Think about it. AP Biology class: we learn about the desperate, primal urge of all life to replicate, to pass on its genetic code. ATCGTG. TAGCAC. Zeus wasn't a god; he was the personification of a dominant allele, a sky-father genetic imperative, inseminating everything in sight! Swans, showers of gold, mortal women, café food…..whatever - to ensure his lineage spread across the gene pool of Greece. (Which is kind of disgusting once you put it on a humanoid figure).
And my teacher, Mr. Harrison, droning on about quadratic formula derivations? That was Sisyphus. He was pushing the same boulder of algebraic proof up the same hill of student incomprehension, year after year, only for it to roll back down the moment the final bell rang. You could see it in his eyes. The same eternal look of futile struggle.
Even the mitochondria, the powerhouse of the cell, was clearly just Prometheus in disguise. Stolen fire (energy in the form of ATP) for the cellular cytoplasm, chained to the endoplasmic reticulum, with an eagle (maybe a lysosome) coming to nibble at its cristae every day. It was so obvious I wanted to slap myself. Why weren't we studying this? Why did I need to find the value of x when x was just a symbol for the unknown variable of my own existence?

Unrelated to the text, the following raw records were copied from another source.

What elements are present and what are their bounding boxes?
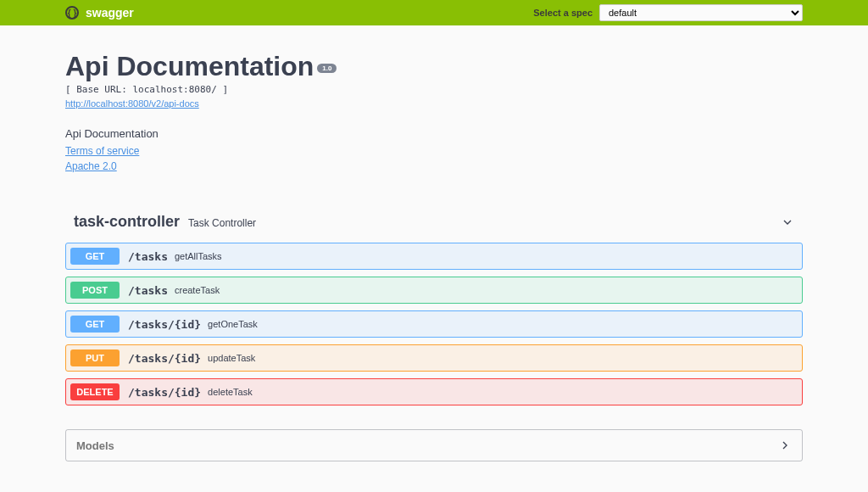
chevron-down-icon <box>781 215 794 229</box>
spec-select[interactable]: default <box>599 4 803 21</box>
method-badge: GET <box>70 316 120 333</box>
models-section: Models <box>65 429 803 461</box>
swagger-logo-icon: { } <box>65 6 79 20</box>
tag-description: Task Controller <box>188 217 256 229</box>
method-badge: POST <box>70 282 120 299</box>
api-title: Api Documentation <box>65 51 314 82</box>
method-badge: DELETE <box>70 383 120 400</box>
base-url: [ Base URL: localhost:8080/ ] <box>65 84 803 95</box>
operation-get-2[interactable]: GET/tasks/{id}getOneTask <box>65 310 803 338</box>
tag-header[interactable]: task-controller Task Controller <box>65 206 803 238</box>
models-title: Models <box>76 439 114 452</box>
method-badge: GET <box>70 248 120 265</box>
spec-selector: Select a spec default <box>533 4 803 21</box>
topbar: { } swagger Select a spec default <box>0 0 868 25</box>
operations-list: GET/tasksgetAllTasksPOST/taskscreateTask… <box>65 243 803 405</box>
chevron-right-icon <box>778 439 792 452</box>
license-link[interactable]: Apache 2.0 <box>65 160 803 172</box>
logo: { } swagger <box>65 6 134 20</box>
api-description: Api Documentation <box>65 127 803 140</box>
tag-section: task-controller Task Controller GET/task… <box>65 206 803 405</box>
version-badge: 1.0 <box>317 64 337 73</box>
api-docs-link[interactable]: http://localhost:8080/v2/api-docs <box>65 98 199 109</box>
models-header[interactable]: Models <box>66 430 802 461</box>
spec-selector-label: Select a spec <box>533 8 593 18</box>
method-badge: PUT <box>70 349 120 366</box>
operation-path: /tasks/{id} <box>128 318 201 331</box>
operation-path: /tasks/{id} <box>128 352 201 365</box>
operation-path: /tasks <box>128 284 168 297</box>
operation-post-1[interactable]: POST/taskscreateTask <box>65 277 803 304</box>
terms-of-service-link[interactable]: Terms of service <box>65 145 803 157</box>
tag-name: task-controller <box>74 213 180 231</box>
operation-summary: updateTask <box>208 353 255 363</box>
operation-put-3[interactable]: PUT/tasks/{id}updateTask <box>65 344 803 372</box>
operation-delete-4[interactable]: DELETE/tasks/{id}deleteTask <box>65 378 803 405</box>
operation-summary: deleteTask <box>208 387 253 397</box>
operation-summary: createTask <box>175 285 220 295</box>
operation-summary: getOneTask <box>208 319 258 329</box>
info-header: Api Documentation1.0 [ Base URL: localho… <box>65 51 803 110</box>
operation-summary: getAllTasks <box>175 251 222 261</box>
operation-get-0[interactable]: GET/tasksgetAllTasks <box>65 243 803 270</box>
operation-path: /tasks/{id} <box>128 386 201 399</box>
operation-path: /tasks <box>128 250 168 263</box>
logo-text: swagger <box>86 6 134 20</box>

The irony was a delicious taste on my tongue. Here I was, in the most least advanced math class my high school offered for tenth grade students, a class designed to separate the wheat from the chaff for college admissions, and I was having a full-blown mythological-scientific epiphany. My classmates were probably stuck on number 14, sweating over the trajectory of a hypothetical projectile, while I had just realized that the projectile was Icarus, and the sun that melted his wings was the very real, very hot sun of growing up and being asked to solve for his own damn trajectory.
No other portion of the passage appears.